In the political blogosphere, trigger warnings have long been used to signal material that could be psychologically damaging to certain people. It’s common to put trigger warnings, for example, on material related to rape, abuse, violence, eating and food issues, and drug use. Some students have begun asking their professors to attach trigger warnings to potentially violent novels and other classroom materials.
Supporters of this approach argue that people should not be forced to view potentially upsetting material without first being warned. Opponents argue that periodic exposure to stressful material could actually be beneficial, and some opponents feel that trigger warnings are the result of excessive sensitivity. The trigger warning itself has evolved over the past decade.
Triggers are real issues for people with certain mental health conditions, notably posttraumatic stress. Someone who has experienced sexual assault, for example, might be triggered into a flashback or panic attack when reading about a rape scene. There is currently little to no evidence, however, that the general population also experiences such triggers.
New research suggests that empathy can be learned—and learned quickly. A group of neuroscientists scanned volunteers’ brains with a functional magnetic resonance imaging (fMRI) machine. Volunteers then received neurofeedback about their brain activity related to empathy. Such neurofeedback helped volunteers increase feelings of empathy, and this change in brain pattern was clearly visible via fMRI.
People experiencing brain issues frequently must have many medications, but doctors believe there may soon be another option. Pills only deliver a fraction of their actual medicine content to the body, which means they have to contain more medication than is necessary. Inhaling drugs might be a better option for rapid, effective delivery. Researchers have found that a sugar polymer is an excellent carrier for drugs and that is safe to inhale. The research team says that the next challenge is finding ways to keep the drug inside the nose instead of immediately running out.
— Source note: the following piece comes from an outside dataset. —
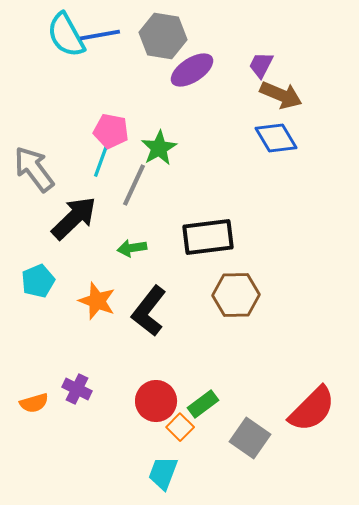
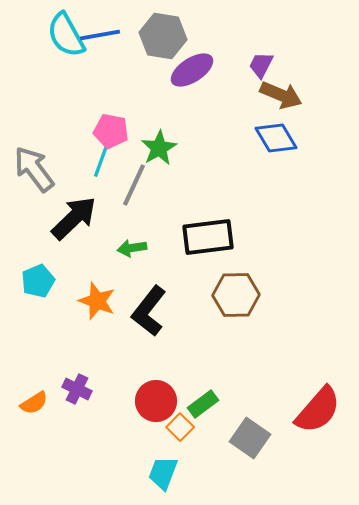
orange semicircle: rotated 16 degrees counterclockwise
red semicircle: moved 6 px right, 1 px down; rotated 4 degrees counterclockwise
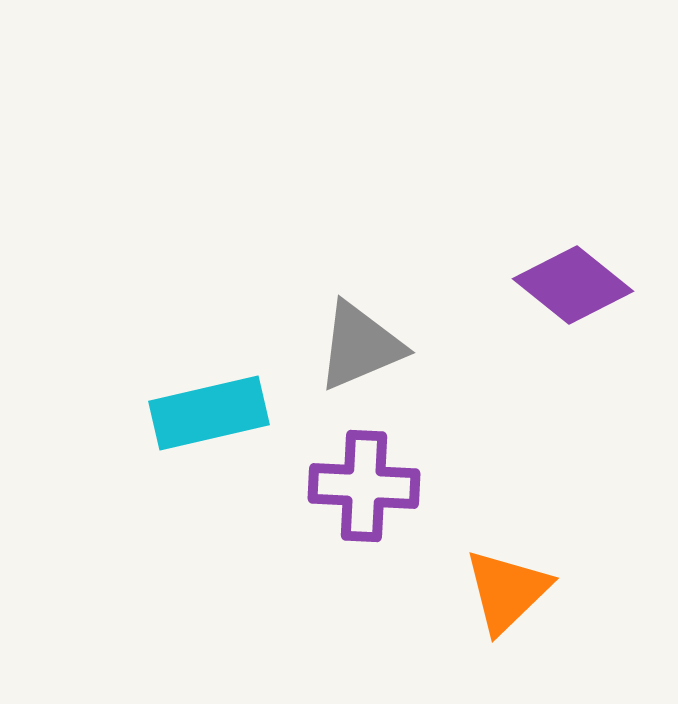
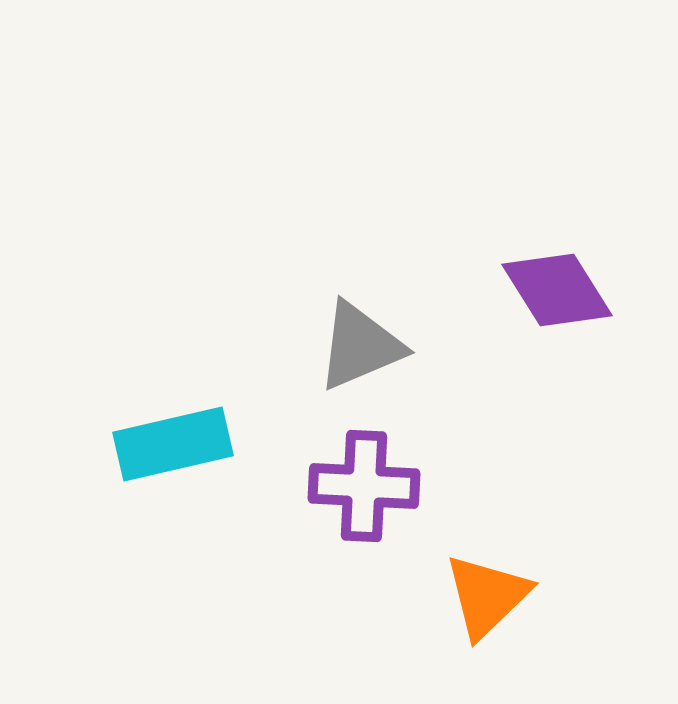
purple diamond: moved 16 px left, 5 px down; rotated 19 degrees clockwise
cyan rectangle: moved 36 px left, 31 px down
orange triangle: moved 20 px left, 5 px down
It’s common to experience some changes in memory and cognition as a part of the normal aging process. But these subtle changes can be challenging to differentiate from early symptoms of Alzheimer’s. Researchers already know that the hippocampus helps to “unite” memory information stored in different brain regions.
A new study examined how a test of hippocampal functioning might serve as an early signal of Alzheimer’s. Participants looked at a circle divided into three sections, each with a different design. The hippocampus, researchers believe, helps unite these pieces of information into a coherent hole. After subjects looked at the circle, they had to find a circle that matched it from a group of 10. Those with early signs of Alzheimer’s did worse than those who reported age-related memory decline.
Tobacco’s negative effects are seemingly infinite, and a new study has found another reason pregnant women shouldn’t smoke. Researchers have long suspected a correlation between prenatal tobacco exposure and attention deficit, but a new study may have found a link. The study asked participants to perform a task that required inhibition control while hooked up to an fMRI machine. Subjects who had been prenatally exposed to tobacco exhibited different brain activity patterns, including less activity in areas of the brain thought to be correlated with inhibition control.
Plaques in the brain that accumulate 10 to 15 years before Alzheimer’s symptoms occur are the major contributing factor to the disease. Researchers have found that giving the antidepressant citalopram—sold under the brand name Celexa—to mice stopped the growth of brain plaques, though it did not reverse already existing growth. Although the study offers hope for new research directions, the research team that did the experiment cautions that research is preliminary and that this study is not sufficient reason to begin taking Celexa to prevent Alzheimer’s. Moreover, among people who already have the disorder, Celexa will not reverse or cure the effects.